La masturbation peut-elle devenir une drogue ?

[09 décembre 2016 - 10h38] [mis à jour le 09 décembre 2016 à 10h49]

Longtemps considérée comme une anomalie ou une source potentielle de maladies diverses, la masturbation est aujourd’hui reconnue comme un acte naturel… Elle peut cependant devenir une addiction et cacher un mal profond nécessitant une prise en charge médico-psychologique spécifique. Eclairage avec le Dr Gilbert Bou Jaoudé, médecin sexologue et président de l’Association pour le Développement de l’Information et de la Recherche sur la Sexualité.

« Pour parler de dépendance à la masturbation, et contrairement à ce que l’on pourrait croire, ce n’est pas la fréquence qui est le point important », insiste le Dr Bou Jaoudé. « C’est plutôt lorsque la simple envie laisse la place à un véritable besoin. »

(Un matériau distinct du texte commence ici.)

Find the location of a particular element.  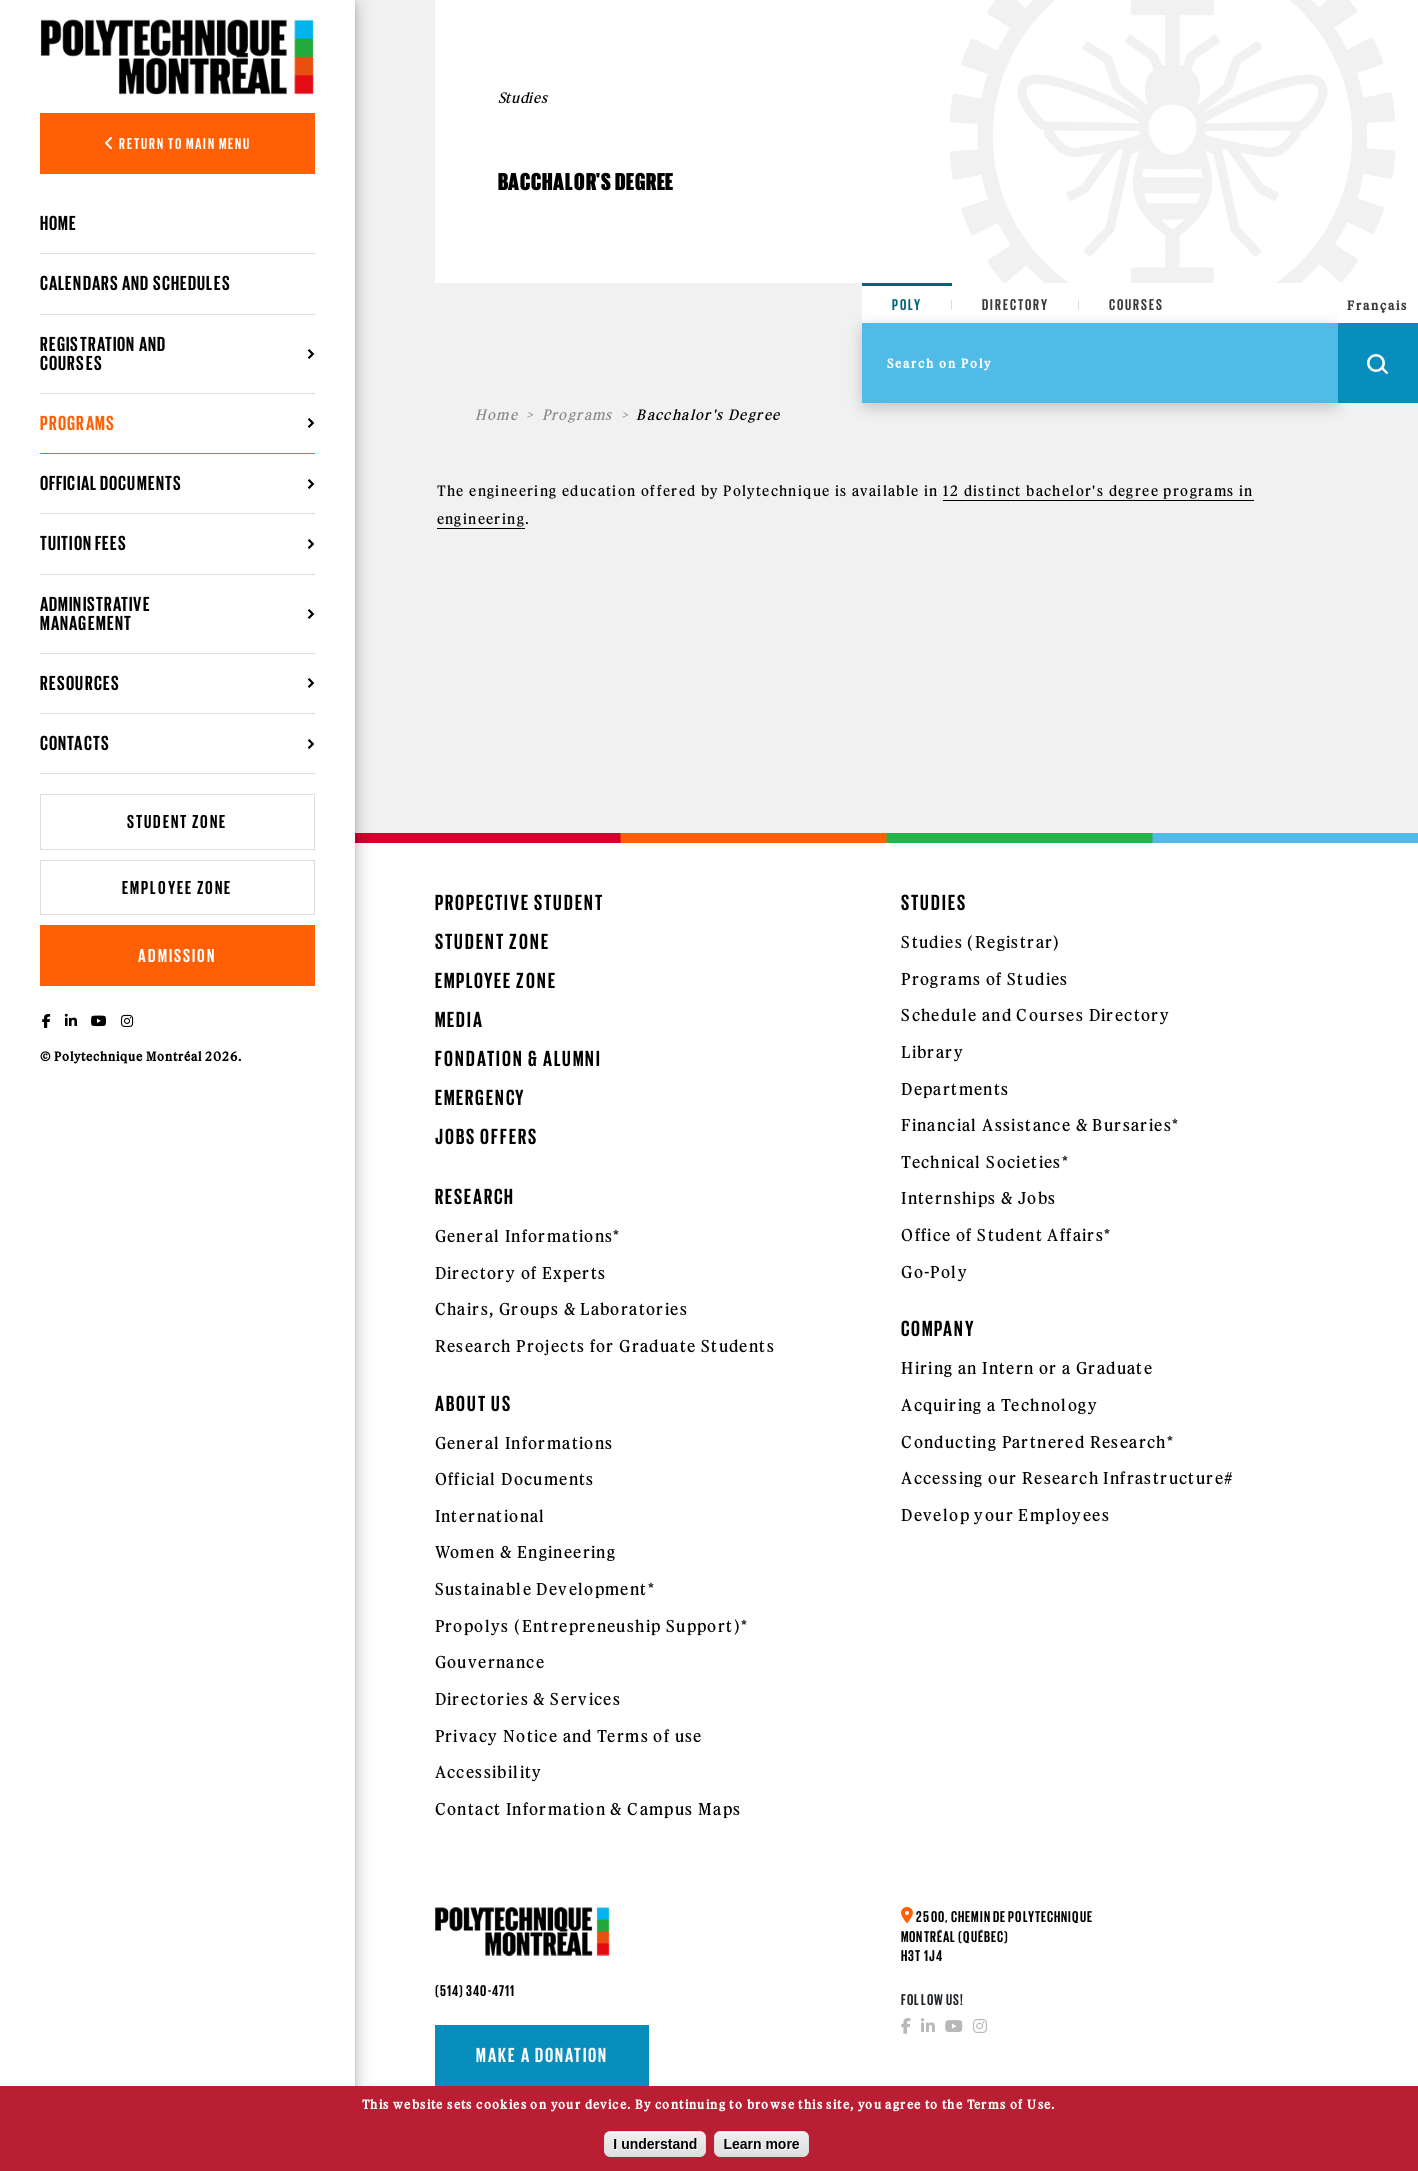 Make a donation is located at coordinates (542, 2055).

Pour le sexologue, « les sujets touchés (majoritairement des hommes) sont le plus souvent accros à la jouissance et non pas au geste en lui-même. Ils recherchent la décharge d’hormones et de neurotransmetteurs du bien-être que fournit l’orgasme. C’est une drogue naturelle ».

Quelles conséquences ?

A l’inverse de ce qu’affirmait au 19e siècle Samuel Auguste Tissot dans un ouvrage dédié à l’onanisme, la masturbation n’engendre pas de maladies. « Cette pulsion de masturbation ne provoque pas le mal, elle en est le révélateur », continue Gilbert Bou Jaoudé. « Elle est la conséquence et non la cause d’une angoisse ou d’une dépression latente par exemple. L’acte masturbatoire devient en quelque sorte un traitement que la personne se prescrit à elle-même ».

Problème, cette dépendance relève du cercle vicieux. Car le stress ou le mal-être conduisent le sujet à se masturber pour se calmer. S’ensuit une sorte de honte, de déception et de culpabilité qui augmentent le mal-être… et conduit à se caresser pour se soulager encore et encore.

A la question, « peut-il y avoir un risque pour le couple ? » le Dr Bou Jaoudé apporte une réponse de Normand. « Non, si cette addiction est utilisée comme simple anti-stress, cela ne change rien. En revanche à partir du moment où le plaisir obtenu par masturbation devient plus important que lors des rapports sexuels, alors le risque de déséquilibrer la relation devient réel. Par exemple, la masturbation peut être mal vécue par la partenaire qui y voit le reflet de l’insatisfaction sexuelle de son homme».

Quelle prise en charge ?

« La personne qui en souffre aura du mal à consulter, elle sera mal à l’aise. C’est bien normal. Mais c’est aussi une bonne chose. C’est le signe qu’elle a repéré que quelque chose ne va pas. » Il convient donc d’évoquer le sujet avec quelqu’un de confiance, que ce soit le médecin traitant, un(e) addictologue, un(e) psychiatre, un(e) sexologue, un(e) psychologue…

Dès lors, le spécialiste pourra déterminer la cause (stress, dépression, angoisses…). Il essaiera aussi d’évaluer si le patient n’est pas sujet à d’autres addictions « socialement admises » comme le fait d’être accro au sport ou au travail. Ou encore à des produits chimiques (alcool, drogues, médicaments …). Il est en effet fréquent que « l’addiction à la masturbation s’accompagne d’une autre dépendance que le patient ne perçoit pas ».

Côté traitement, la subtilité est de rigueur. « Contrairement à l’alcool, on ne peut pas se permettre d’ôter toute envie. Cela devra passer pas des thérapies comportementales. Et pourquoi pas un traitement médicamenteux pour diminuer les angoisses ? »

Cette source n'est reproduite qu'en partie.